Yacoubian was almost beside himself. The Old Man had called someone by their RL name instead of his own Egyptian nonsense! He was definitely losing it—there couldn't be any question about it. The general looked around, half-expecting to see cracks in the massive granite walls, bits of the eternal twilight seeping through chinks in the Western Palace's roof, but of course the simworld was as it had ever been.

That's the thing about all this VR bullshit, though, he
thought.
It's like one of those Third World armies—lots of brass and parade uniforms, and you don't notice anything's wrong until one day you come in and the barracks and the staff room are empty and they've all gone off to join the rebels in the hills
.

Except for the officers
, he thought with a certain grim humor,
who will be heading for the border, one step ahead of the war crimes tribunals. Like all of us will be, if this thing ever comes apart too badly
. It was tempting to celebrate anything that looked like the Old Man foundering, but even a Jongleur-hater like Daniel Yacoubian knew that nothing could be allowed to threaten the Grail Project itself.

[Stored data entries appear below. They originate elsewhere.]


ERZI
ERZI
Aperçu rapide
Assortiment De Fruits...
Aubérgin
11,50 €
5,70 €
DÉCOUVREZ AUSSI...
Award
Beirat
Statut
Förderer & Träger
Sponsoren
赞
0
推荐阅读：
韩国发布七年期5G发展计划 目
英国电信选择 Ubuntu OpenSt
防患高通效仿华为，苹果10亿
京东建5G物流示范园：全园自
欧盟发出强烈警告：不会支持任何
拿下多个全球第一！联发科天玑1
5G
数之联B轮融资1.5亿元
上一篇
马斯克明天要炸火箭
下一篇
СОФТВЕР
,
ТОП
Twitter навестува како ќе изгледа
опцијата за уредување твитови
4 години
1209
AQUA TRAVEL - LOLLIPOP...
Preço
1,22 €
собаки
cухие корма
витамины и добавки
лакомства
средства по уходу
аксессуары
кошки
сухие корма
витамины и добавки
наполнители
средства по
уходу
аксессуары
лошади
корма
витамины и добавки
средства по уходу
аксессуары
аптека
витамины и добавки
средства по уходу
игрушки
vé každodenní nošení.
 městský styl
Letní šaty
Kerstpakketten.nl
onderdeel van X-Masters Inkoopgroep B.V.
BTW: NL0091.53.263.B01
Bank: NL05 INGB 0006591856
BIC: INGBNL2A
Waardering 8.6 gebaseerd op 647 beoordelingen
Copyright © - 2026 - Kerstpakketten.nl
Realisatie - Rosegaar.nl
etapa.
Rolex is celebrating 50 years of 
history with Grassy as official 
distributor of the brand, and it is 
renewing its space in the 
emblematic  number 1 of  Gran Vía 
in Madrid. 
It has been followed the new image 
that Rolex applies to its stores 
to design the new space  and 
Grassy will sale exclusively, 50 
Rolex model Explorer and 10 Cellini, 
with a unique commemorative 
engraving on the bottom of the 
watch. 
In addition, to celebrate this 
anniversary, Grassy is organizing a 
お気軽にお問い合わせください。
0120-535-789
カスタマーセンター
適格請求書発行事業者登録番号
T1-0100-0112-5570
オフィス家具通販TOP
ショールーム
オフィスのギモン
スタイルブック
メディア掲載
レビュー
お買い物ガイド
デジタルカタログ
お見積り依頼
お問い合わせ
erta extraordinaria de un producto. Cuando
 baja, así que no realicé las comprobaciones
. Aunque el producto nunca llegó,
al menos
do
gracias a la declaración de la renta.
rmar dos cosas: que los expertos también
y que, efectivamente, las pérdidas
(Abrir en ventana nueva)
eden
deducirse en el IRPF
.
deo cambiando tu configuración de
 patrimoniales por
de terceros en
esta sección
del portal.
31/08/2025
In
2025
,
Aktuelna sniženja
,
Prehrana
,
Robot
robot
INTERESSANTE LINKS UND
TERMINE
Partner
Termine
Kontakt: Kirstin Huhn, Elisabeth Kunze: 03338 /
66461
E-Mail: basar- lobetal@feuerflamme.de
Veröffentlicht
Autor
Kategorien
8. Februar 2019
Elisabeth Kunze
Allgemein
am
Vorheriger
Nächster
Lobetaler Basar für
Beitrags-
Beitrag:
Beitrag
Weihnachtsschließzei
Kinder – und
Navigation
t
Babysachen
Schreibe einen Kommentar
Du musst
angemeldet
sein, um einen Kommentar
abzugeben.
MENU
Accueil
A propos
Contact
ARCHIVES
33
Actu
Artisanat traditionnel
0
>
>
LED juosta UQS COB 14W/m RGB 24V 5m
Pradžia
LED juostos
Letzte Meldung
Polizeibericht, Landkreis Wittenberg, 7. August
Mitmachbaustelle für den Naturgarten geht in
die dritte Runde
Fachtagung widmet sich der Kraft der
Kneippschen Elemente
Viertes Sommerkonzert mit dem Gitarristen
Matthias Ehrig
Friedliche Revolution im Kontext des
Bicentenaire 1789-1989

“Actually, I'm beginning to wonder if it's all just normal perturbations of the system,” Wells said. “There seems to be more turbulence than we expected.” He stood and opened a window full of three-dimensional representations of data, an array of colors and strange shapes in slow movement that might have been some surrealist painter's nightmare. “You can see we've had a disturbing jump in system spasms during the last few months, and the trend is continuing to spike upward quite spectacularly.”

“Oh, for God's sake,” said Osiris in a rare, unintentionally comic remark. “This is the whole point of turbulence, is it not? That it cannot be fully anticipated? You of all people should know this, Wells—and it is your job to administer the Grail System, after all, so you should be very careful about pointing fingers.” He turned to survey the table. “The fact is, we have a network more complicated by a couple of magnitudes than anything ever created, and it is up and running, thousands of nodes, trillions upon trillions of instructions per second, and except for the occasional bout of wind, it's working.” He waved his bandaged hand in disgust, rattling the flail he usually gripped against his chest.

“Could it be the Circle?” Ricardo Kliment, the solar deity with the head of a dung beetle, rose to his feet, mandibles twitching. “Great Osiris, could it be those sneaking people who are doing this to our network?”

“The Circle?” repeated Osiris, astonished. “What does that have to do with anything?”

“The true question,” Wells said quietly, but so everyone at the table could hear, “is whether these problems are connected to the operating system—which, I would like to point out, is still the exclusive province of our chairman, and which none of the rest of us, even my own company, is allowed to work with directly.”